Avinor’s goal with this event last August 14 was to show how capable an electric airplane can be. So the company invited government members, such as the Environment Minister, Ola Elvestuen, and Aase Marthe Horrigmo, a junior government minister, to fly on the electric Pipistrel Alpha Electro G2. The company’s CEO, Dag Falk-Petersen, flew the plane himself. And he was the man that ensured the emergency landing on lake Nordnestjønn succeeded. Although Aase Marthe Horrigmo and he were not hurt, electric aviation was. Badly.
The Norwegian government asked Avinor to electrify all domestic aviation by 2040 and the Alpha Electro G2 was the stepping stone to get there. Hence the demonstration to government members.
Falk-Petersen explained the accident to the Norwegian website VG. “We were heading towards the airport when there was a signal that something was wrong with the engine power. Then the engine power weakened and disappeared completely. So I had to send mayday and try to find a place to land. There were a lot of trees there, but I stumbled into a pond on which we landed.”

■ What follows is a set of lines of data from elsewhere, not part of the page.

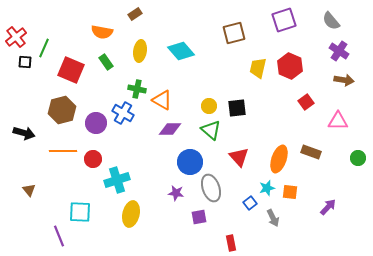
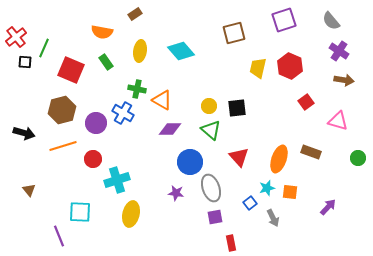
pink triangle at (338, 121): rotated 15 degrees clockwise
orange line at (63, 151): moved 5 px up; rotated 16 degrees counterclockwise
purple square at (199, 217): moved 16 px right
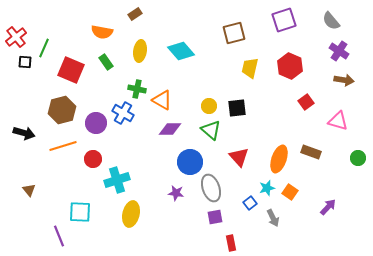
yellow trapezoid at (258, 68): moved 8 px left
orange square at (290, 192): rotated 28 degrees clockwise
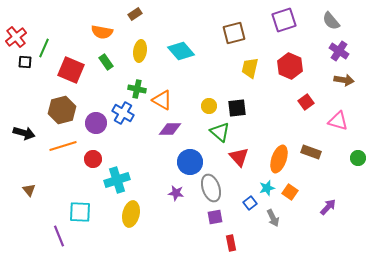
green triangle at (211, 130): moved 9 px right, 2 px down
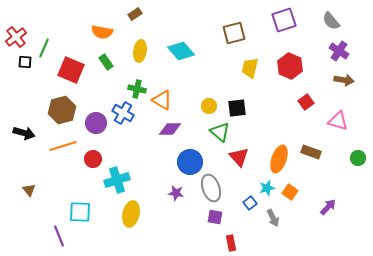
purple square at (215, 217): rotated 21 degrees clockwise
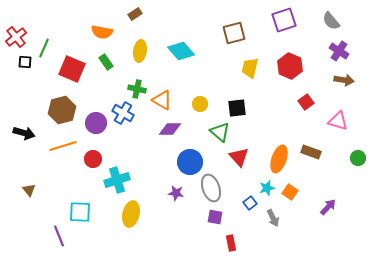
red square at (71, 70): moved 1 px right, 1 px up
yellow circle at (209, 106): moved 9 px left, 2 px up
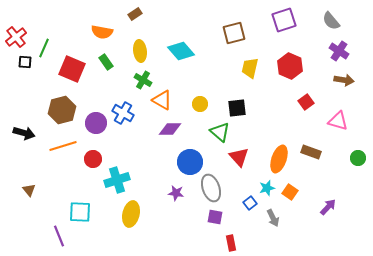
yellow ellipse at (140, 51): rotated 15 degrees counterclockwise
green cross at (137, 89): moved 6 px right, 9 px up; rotated 18 degrees clockwise
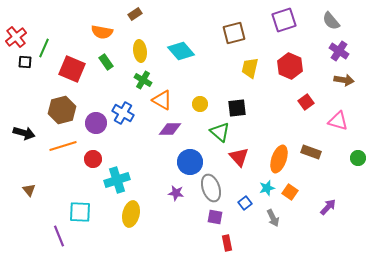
blue square at (250, 203): moved 5 px left
red rectangle at (231, 243): moved 4 px left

Being an experient pilot, Falk-Petersen managed to remain calm and keep Horrigmo also calm during the whole situation. They crash-landed in the water at about 70 km/h (44 mph), climbed out of the plane through the wings and swam ashore.
The reasons for the electric motor to completely stop will be investigated. While they are not determined, it is possible tests with electric airplanes will go a little slower in Norway, a country that is deeply in love with electric vehicles despite selling oil as one of its main export products. Oil revenues account for about 22 percent of Norway’s GDP and 67 percent of all its exports.
Will that prevent new electric airplanes to be developed? How will engineers overcome problems such as the power shortage that has affected the Alpha Electro G2? There are many questions that will need to be answered until electric aviation becomes a reality.